Green heeft niet kunnen verhinderen dat zijn levensjaren, die 1928 voorafgaan, bijna onherroepelijk verdwenen zijn in de mist der tijden. Zo is hij in Partir avant le jour op zoek gegaan naar verloren gewaande jeugdherinneringen. Hij doet een beetje Marcel Proust achterna,
| |
| |
al romanceert hij zijn kindertijd niet. Julien Green is te weinig estheticus om zijn herinneringen zodanig te depersonaliseren dat ze roman worden. Toch meent hij zó objectief te kunnen zijn tegenover zichzelf dat het beeld, dat hij van zichzelf had gevormd in zijn kinderjaren, hem nu onbetrouwbaar voorkomt: ‘Mon erreur était de me prendre pour celui que je voyais tous les jours dans mon miroir’. Wat heeft de aureur van Léviathan tenslotte bedoeld? Dat weet hij zelf nog niet zeer duidelijk in het begin van het boek. Indien hij immers nauwkeurig zou weten wat er in de volgende bladzijden moet komen, dan zou zijn werk geen bestaansreden meer hebben. Hij schrijft maar over zijn kinderjaren om klaar te zien in die donkere periode van zijn leven. Al schrijvend hoopt hij de geheimen van dat verre verleden te achterhalen. Toch vertrekt Green niet helemaal in het vage. Hij vertrekt vanuit de gedachte die heel zijn levensbeschouwing samenvat en die hij in volgende zin van zijn Journal (3 augustus 1956) uitgedrukt heeft: ‘Rien d'autre n'a d'intérêt sur cette terre que la découverte de Dieu en nous’. Alzo wil hij nagaan welke sporen God in zijn kinderjaren nagelaten heeft: ‘Ce qui importe, ce qu'il faut essayer de saisir et de bien retracer, c'est le passage de Dieu dans la vie d'un homme, et c'est ainsi que peu à peu j'entrevois le sens de ce livre’ (p. 48). In deze zin ontdekt men reeds hoe het aardse en hemelse bij Green gescheiden zijn, wat enigszins verwondering wekt wanneer men leest hoe in feite zijn geloof vergroeid is met zijn ingewikkeld psychisch leven. Green herinnert zich hoe God zich verschillende malen aan hem geopenbaard heeft, en dat was meestal niet op ogenblikken die weliswaar voor de gewone christen, en zeker voor een bekeerling, hoogtepunten zouden zijn in hun geloofsleven, zoals de eerste H. Communie. Hieruit
blijkt dat de auteur moeilijk vanuit de aardse symboliek kan opklimmen tot de bovennatuurlijke werkelijkheid van het geloof.

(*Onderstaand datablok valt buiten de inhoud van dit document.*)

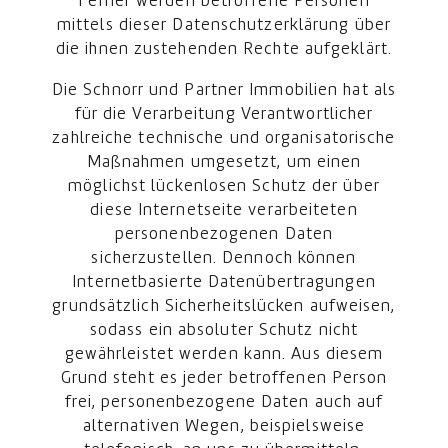
Ferner werden betroffene Personen
mittels dieser Datenschutzerklärung über
die ihnen zustehenden Rechte aufgeklärt.
Die Schnorr und Partner Immobilien hat als
für die Verarbeitung Verantwortlicher
zahlreiche technische und organisatorische
Maßnahmen umgesetzt, um einen
möglichst lückenlosen Schutz der über
diese Internetseite verarbeiteten
personenbezogenen Daten
sicherzustellen. Dennoch können
Internetbasierte Datenübertragungen
grundsätzlich Sicherheitslücken aufweisen,
sodass ein absoluter Schutz nicht
gewährleistet werden kann. Aus diesem
Grund steht es jeder betroffenen Person
frei, personenbezogene Daten auch auf
alternativen Wegen, beispielsweise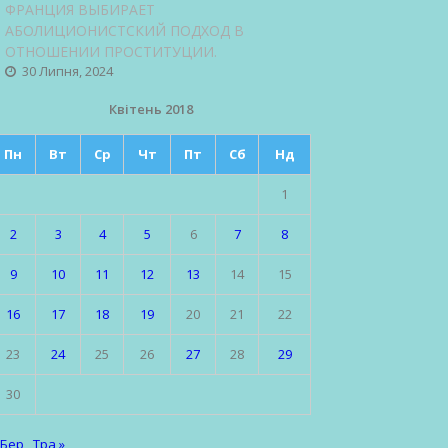
ФРАНЦИЯ ВЫБИРАЕТ
АБОЛИЦИОНИСТСКИЙ ПОДХОД В
ОТНОШЕНИИ ПРОСТИТУЦИИ.
30 Липня, 2024
Квітень 2018
Пн
Вт
Ср
Чт
Пт
Сб
Нд
1
2
3
4
5
6
7
8
9
10
11
12
13
14
15
16
17
18
19
20
21
22
23
24
25
26
27
28
29
30
 Бер
Тра »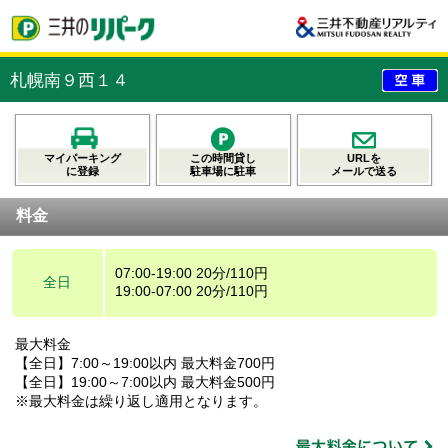
札幌南９西１４
マイパーキング
この時間貸し
URLを
に登録
駐車場に駐車
メールで送る
料金
07:00-19:00 20分/110円
全日
19:00-07:00 20分/110円
最大料金
【全日】7:00～19:00以内 最大料金700円
【全日】19:00～7:00以内 最大料金500円
※最大料金は繰り返し適用となります。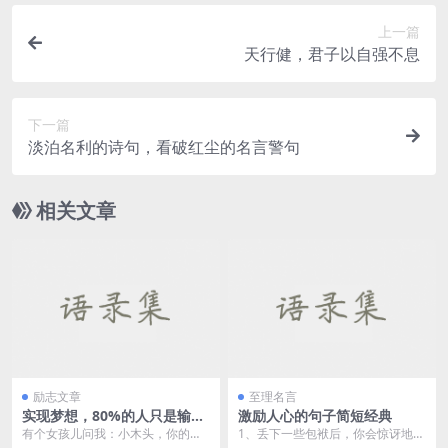
上一篇
天行健，君子以自强不息
下一篇
淡泊名利的诗句，看破红尘的名言警句
相关文章
励志文章
至理名言
实现梦想，80%的人只是输给
激励人心的句子简短经典
了半途而废
有个女孩儿问我：小木头，你的写
1、丢下一些包袱后，你会惊讶地发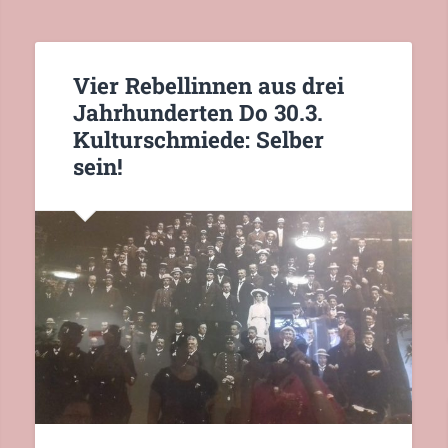
Vier Rebellinnen aus drei
Jahrhunderten Do 30.3.
Kulturschmiede: Selber
sein!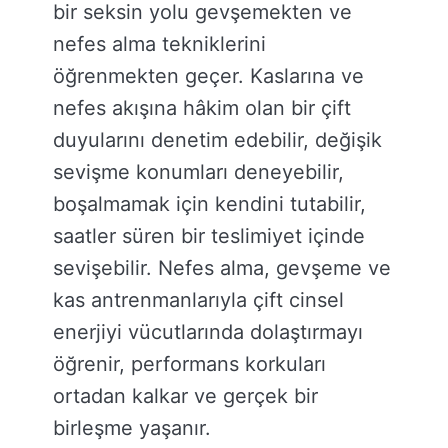
bir seksin yolu gevşemekten ve
nefes alma tekniklerini
öğrenmekten geçer. Kaslarına ve
nefes akışına hâkim olan bir çift
duyularını denetim edebilir, değişik
sevişme konumları deneyebilir,
boşalmamak için kendini tutabilir,
saatler süren bir teslimiyet içinde
sevişebilir. Nefes alma, gevşeme ve
kas antrenmanlarıyla çift cinsel
enerjiyi vücutlarında dolaştırmayı
öğrenir, performans korkuları
ortadan kalkar ve gerçek bir
birleşme yaşanır.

De aarde is voor Green iets vreemds. In zijn Pamphlet contre les catholiques de France van 1924 (nwe uitg. 1963) schrijft hij zelfs: ‘Il n'y a rien sur cette terre qui soit digne de vous’. Het is een gedachte die we soms ook bij Gide lezen, zoals in La symphonie pastorale, waar Gertrude zegt: ‘... je crains, voyez-vous, que le monde entier ne soit pas si beau que vous me 1'avez fait croire, pasteur, et même qu'il ne s'en faille de beaucoup’. Bij Green en soms bij zijn vriend Gide gaat het om een duister bewustzijn dat het echte geluk niet van deze wereld is. Gides gelukservaring is echter veeleer esthetisch dan ethisch. Hoe gedesincarneerd het religieus ideaal van de auteur van Moïra ook voorkomt, toch is zijn geloofsleven sterk onderhevig aan wat
| |
| |
hij zelf noemt: zijn ‘sensibilité’. Zijn geloof schijnt op de eerste plaats een gevoel te zijn. Het is bijna een aspect van zijn gemoedsleven, wat vooral in zijn jeugdherinneringen merkbaar is. Om klaarder te zien in zichzelf, keert Green terug naar zijn jongensjaren en tracht hij, langs de herinnering, de duistere wereld van zijn toenmalige Godservaring en gemoedsbewegingen te exploreren. Door die introspectie krijgt de lezer een duidelijker beeld van de innerlijke samenhang tussen Greens religieus leven en zijn totaal mens-zijn. Daarin ligt vooral de bedoeling en de waarde van Partir avant le jour.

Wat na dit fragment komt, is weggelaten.